Roasted cod with cavolo nero and salsa verde
I was inspired to cook this after seeing a lamb based version in the food section of the paper. I had spent a day at the seaside so substituted the lamb for cod.
Roasted cod with cavolo nero and salsa verde
I was inspired to cook this after seeing a lamb based version in the food section of the paper. I had spent a day at the seaside so substituted the lamb for cod.
Steps
- 1
Rinse then combine parsley, mint and basil and douse with olive oil. Chop finely to reduce in size.
- 2
Add Dijon mustard, anchovies, lemon juice and capers and chop through until fine adding more oil to keep it together.
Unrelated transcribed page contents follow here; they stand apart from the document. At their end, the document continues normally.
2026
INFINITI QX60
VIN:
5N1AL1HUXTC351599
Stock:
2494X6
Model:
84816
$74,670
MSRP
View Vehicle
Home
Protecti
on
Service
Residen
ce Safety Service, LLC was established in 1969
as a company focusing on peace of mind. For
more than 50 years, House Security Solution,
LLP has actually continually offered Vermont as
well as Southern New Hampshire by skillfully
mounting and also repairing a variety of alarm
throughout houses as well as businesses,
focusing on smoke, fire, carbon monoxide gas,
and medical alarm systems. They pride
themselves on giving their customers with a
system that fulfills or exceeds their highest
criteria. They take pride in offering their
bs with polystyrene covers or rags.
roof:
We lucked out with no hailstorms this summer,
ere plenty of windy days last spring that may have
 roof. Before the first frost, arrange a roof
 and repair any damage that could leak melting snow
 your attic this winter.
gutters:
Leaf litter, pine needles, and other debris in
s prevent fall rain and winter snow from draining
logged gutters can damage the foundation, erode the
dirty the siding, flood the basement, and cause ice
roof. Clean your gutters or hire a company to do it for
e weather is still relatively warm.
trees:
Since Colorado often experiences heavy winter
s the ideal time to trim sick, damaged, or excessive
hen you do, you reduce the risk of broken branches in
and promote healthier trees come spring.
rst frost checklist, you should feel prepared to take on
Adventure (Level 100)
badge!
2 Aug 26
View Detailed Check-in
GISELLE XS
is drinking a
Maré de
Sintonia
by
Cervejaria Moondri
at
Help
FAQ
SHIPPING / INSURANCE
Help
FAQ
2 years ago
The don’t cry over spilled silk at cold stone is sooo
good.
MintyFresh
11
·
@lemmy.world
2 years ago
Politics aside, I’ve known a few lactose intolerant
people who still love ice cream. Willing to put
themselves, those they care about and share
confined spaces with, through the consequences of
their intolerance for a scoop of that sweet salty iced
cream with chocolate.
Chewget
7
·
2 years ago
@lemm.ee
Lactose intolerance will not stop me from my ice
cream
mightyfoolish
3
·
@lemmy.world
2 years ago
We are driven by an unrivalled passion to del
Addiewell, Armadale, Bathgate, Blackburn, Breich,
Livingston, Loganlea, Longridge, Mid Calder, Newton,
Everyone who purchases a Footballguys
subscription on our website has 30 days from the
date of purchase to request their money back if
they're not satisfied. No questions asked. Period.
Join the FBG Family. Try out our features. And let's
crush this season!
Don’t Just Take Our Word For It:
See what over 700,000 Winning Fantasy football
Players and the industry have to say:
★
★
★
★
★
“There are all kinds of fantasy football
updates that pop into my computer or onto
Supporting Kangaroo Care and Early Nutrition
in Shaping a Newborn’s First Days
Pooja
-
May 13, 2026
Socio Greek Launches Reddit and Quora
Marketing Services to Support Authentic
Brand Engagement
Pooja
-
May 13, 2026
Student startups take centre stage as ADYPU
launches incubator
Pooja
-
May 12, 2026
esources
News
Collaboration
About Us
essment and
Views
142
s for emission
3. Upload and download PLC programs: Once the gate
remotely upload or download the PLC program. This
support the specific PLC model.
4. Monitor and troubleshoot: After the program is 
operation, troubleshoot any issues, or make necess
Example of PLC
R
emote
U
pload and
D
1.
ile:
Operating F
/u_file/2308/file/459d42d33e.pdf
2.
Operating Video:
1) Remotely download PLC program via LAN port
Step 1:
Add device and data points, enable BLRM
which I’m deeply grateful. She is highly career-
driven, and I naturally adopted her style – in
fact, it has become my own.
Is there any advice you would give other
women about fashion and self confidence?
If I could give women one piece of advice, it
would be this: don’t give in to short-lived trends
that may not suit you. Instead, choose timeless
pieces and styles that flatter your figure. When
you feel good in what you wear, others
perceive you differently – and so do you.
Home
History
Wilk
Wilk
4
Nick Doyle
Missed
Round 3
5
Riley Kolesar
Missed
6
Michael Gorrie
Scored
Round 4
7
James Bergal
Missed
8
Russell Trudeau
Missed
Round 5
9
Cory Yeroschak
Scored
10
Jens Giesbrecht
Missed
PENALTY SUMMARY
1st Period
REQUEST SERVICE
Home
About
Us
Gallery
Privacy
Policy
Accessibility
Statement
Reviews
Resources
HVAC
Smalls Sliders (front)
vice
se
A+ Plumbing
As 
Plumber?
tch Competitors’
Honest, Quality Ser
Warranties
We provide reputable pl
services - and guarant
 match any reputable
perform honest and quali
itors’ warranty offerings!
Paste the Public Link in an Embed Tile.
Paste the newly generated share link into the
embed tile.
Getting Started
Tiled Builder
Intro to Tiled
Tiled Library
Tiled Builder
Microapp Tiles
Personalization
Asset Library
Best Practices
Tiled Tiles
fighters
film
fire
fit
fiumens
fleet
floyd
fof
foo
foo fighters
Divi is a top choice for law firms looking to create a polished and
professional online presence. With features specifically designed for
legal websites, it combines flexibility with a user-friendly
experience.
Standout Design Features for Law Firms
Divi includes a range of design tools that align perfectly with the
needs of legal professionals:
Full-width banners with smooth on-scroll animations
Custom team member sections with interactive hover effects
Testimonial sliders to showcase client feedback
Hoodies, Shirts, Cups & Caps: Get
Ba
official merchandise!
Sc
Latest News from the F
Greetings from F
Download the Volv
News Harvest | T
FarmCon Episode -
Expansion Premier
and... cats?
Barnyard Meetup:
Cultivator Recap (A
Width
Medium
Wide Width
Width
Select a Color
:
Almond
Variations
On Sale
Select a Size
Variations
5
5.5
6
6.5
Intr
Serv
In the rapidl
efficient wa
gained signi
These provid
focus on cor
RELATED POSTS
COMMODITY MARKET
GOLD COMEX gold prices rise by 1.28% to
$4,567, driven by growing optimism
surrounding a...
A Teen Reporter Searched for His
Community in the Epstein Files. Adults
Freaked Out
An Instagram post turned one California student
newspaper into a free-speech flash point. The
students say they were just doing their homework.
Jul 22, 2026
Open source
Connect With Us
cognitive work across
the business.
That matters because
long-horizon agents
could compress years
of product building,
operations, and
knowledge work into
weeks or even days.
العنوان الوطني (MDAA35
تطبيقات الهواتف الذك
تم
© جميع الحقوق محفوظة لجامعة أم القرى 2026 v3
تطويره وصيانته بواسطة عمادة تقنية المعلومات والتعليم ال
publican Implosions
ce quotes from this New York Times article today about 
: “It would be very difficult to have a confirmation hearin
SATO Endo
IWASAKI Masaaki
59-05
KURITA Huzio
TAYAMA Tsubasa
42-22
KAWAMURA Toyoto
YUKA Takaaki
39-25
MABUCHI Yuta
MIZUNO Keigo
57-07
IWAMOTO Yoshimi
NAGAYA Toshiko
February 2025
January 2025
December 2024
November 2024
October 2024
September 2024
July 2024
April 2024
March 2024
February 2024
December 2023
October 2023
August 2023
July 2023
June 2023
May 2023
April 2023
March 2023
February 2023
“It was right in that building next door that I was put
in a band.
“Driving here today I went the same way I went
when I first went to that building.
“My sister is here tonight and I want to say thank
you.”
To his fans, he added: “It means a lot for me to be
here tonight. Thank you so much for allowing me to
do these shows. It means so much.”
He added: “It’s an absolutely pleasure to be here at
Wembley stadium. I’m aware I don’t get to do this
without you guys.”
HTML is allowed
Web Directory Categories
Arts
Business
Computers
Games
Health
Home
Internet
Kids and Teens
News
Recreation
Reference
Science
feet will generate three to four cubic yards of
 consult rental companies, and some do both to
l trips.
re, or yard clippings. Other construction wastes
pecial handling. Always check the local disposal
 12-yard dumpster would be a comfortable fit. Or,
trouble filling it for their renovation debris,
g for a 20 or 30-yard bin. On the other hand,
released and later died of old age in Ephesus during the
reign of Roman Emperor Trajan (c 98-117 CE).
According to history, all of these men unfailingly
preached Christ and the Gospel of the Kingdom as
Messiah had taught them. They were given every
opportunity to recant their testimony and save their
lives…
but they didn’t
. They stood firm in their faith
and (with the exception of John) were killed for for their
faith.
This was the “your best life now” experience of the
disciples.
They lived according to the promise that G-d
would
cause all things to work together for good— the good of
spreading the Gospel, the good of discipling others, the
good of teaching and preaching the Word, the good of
You can do this in a blender but do it by hand if you have time as the smell is amazing!
- 3
Preheat oven to 180c, place cod loin on baking tray, season and add olive oil and roast for 10 - 15 mins (to suit).
- 4
Boil kettle and boil cavolo nero for between 5 a 10 mins. The stems take much longer than the leaves (I may remove stems next time to get a more even cook). Once cooked, drain and put back in pan with a knob of butter. Replace lid and let sit in own steam.
- 5
Once cod is cooked, remove from oven. Add cavolo nero to plate, add cod and finally salsa verde. Finish with lemon juice, olive oil and season to taste. Serve immediately as cavolo nero gets cold very quickly.